Your Redshift cluster has multiple compute nodes. You can think of nodes as individual VM instances that do the work for your cluster, each with its own operating system, dedicated CPU, memory, and attached disk storage.

Nodes are further subdivided into two or more slices. Each slice has a portion of the node’s memory and disk. Each slice is responsible for processing a portion of the workload assigned to the node.

Data in your data warehouse is not necessarily replicated in every single node. Some pieces of data (rows of your different tables), for example, may only exist in a slice in one node. Other pieces of data may be replicated in every single node in your cluster — with the corresponding increase in storage costs.

But this matters not just for storage costs, but also for query performance: When you run a query against your Redshift cluster, it will have to redistribute rows from different nodes as needed to perform joins or aggregations (e.g., it may have to copy over some data that is found in a different node, or even send a table’s data to every node during a query). For huge data warehouses with lots of tables distributed across many nodes, this redistribution step of the query can be a big portion of the work, and the network traffic from it can have further performance implications.

If you can minimize this redistribution step by storing as much data physically together as is needed by the queries you anticipate, the more performance you can unlock for your data warehouse. (And, of course, the happier your users would be!)
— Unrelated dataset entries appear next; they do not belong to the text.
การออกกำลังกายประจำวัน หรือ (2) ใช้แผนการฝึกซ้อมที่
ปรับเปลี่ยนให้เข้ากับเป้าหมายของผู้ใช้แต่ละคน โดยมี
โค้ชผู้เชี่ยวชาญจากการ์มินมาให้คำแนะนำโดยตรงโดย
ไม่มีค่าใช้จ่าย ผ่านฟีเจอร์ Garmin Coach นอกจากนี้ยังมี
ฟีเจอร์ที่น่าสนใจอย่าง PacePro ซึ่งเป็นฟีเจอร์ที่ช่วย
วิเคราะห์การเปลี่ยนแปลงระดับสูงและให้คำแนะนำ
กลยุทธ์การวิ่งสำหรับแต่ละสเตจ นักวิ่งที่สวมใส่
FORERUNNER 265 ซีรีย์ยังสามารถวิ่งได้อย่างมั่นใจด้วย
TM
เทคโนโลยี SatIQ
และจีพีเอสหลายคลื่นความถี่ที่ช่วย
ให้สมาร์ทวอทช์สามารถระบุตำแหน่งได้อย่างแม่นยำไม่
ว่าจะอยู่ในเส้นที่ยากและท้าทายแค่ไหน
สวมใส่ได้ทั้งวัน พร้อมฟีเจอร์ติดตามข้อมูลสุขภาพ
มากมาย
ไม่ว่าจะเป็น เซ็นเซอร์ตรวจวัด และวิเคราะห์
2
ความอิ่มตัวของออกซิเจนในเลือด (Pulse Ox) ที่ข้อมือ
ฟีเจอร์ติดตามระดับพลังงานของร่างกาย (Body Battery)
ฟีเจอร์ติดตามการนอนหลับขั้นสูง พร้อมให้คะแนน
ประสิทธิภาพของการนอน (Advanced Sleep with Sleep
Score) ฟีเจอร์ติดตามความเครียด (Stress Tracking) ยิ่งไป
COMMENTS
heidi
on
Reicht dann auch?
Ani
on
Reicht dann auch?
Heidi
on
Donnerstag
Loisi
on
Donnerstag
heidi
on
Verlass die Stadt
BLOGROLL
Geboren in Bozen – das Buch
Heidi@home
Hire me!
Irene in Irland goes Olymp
This is where data distribution styles come into play.

Data distribution styles

Table distribution styles tell your data warehouse how to store table data. For example, table data can be replicated 100% across all nodes. That could be very costly storage-wise, but if these are always needed in most of your queries, it could be worth that cost by making 100% of table data already located in every node that might need them. Or, you could just make sure table data is evenly distributed across all nodes and slices, so that it is equally accessible across all nodes no matter what the query (i.e., a performance tradeoff so that you don’t balloon the storage costs of your data warehouse).

Let’s quickly go through the three different distribution styles.

1. ALL Distribution Style

In the ALL distribution style, every piece of data in a table is stored in every node.

On the plus side, this means every node won’t have to undergo the redistribution process for the data in this table. If lots of queries use this table, that could mean significant query performance unlocked.

On the other hand, this means you are essentially multiplying your storage costs by the number of nodes in your cluster. If you have a table that contains 25 TB of data, and you have 4 nodes in your cluster, using the ALL distribution style means that table will use 100 TB of storage in your cluster. It will also make it slower to load, insert, update or delete data.

When is this appropriate to use? ALL distribution is appropriate only for tables that are not updated frequently or extensively — big, slow-moving tables. The cost of redistributing small tables during a query is low, so there isn’t a significant benefit to using the ALL distribution style for small dimension tables.

2. KEY Distribution Style

In the KEY distribution style, rows are distributed across nodes and slices according to the value of a chosen key column — that is, rows from different tables with similar keys (similar values for their chosen key columns) will end up being stored together in the same node slice. This is very useful to ensure that queries that join these tables will have them physically stored together (no redistribution step necessary), without the storage cost amplification of ALL distribution style.

When is this appropriate to use? If you know how your fact and dimension tables are joined in your heaviest queries, use KEY distribution style for these tables to make those joins faster.

3. EVEN Distribution Style

In the EVEN distribution style, table data is just stored across all nodes and slices in a round-robin fashion. This means we don’t end up multiplying our storage costs, but we also don’t eliminate data redistribution during queries that use this table.

When is this appropriate to use? If there isn’t a clear choice between ALL and KEY distribution styles, use EVEN.

Wrap up

There you go, that’s part of the magic that powers your Cloud data warehouse!

Table distribution styles allow you to fine-tune the balance between query performance and storage costs, so that you aren’t just stuck with either impossibly-slow, molasses-like queries, or a gigantic data storage bill.

Redshift also provides an AUTO distribution style, which just means Redshift determines which of the three distribution styles it will use depending on your data and usage patterns. I didn’t want to include it in the main body of the article, as I wanted this article to focus on the learning experience. AUTO doesn’t really add much to learning the ins and outs of data distribution in data warehouses.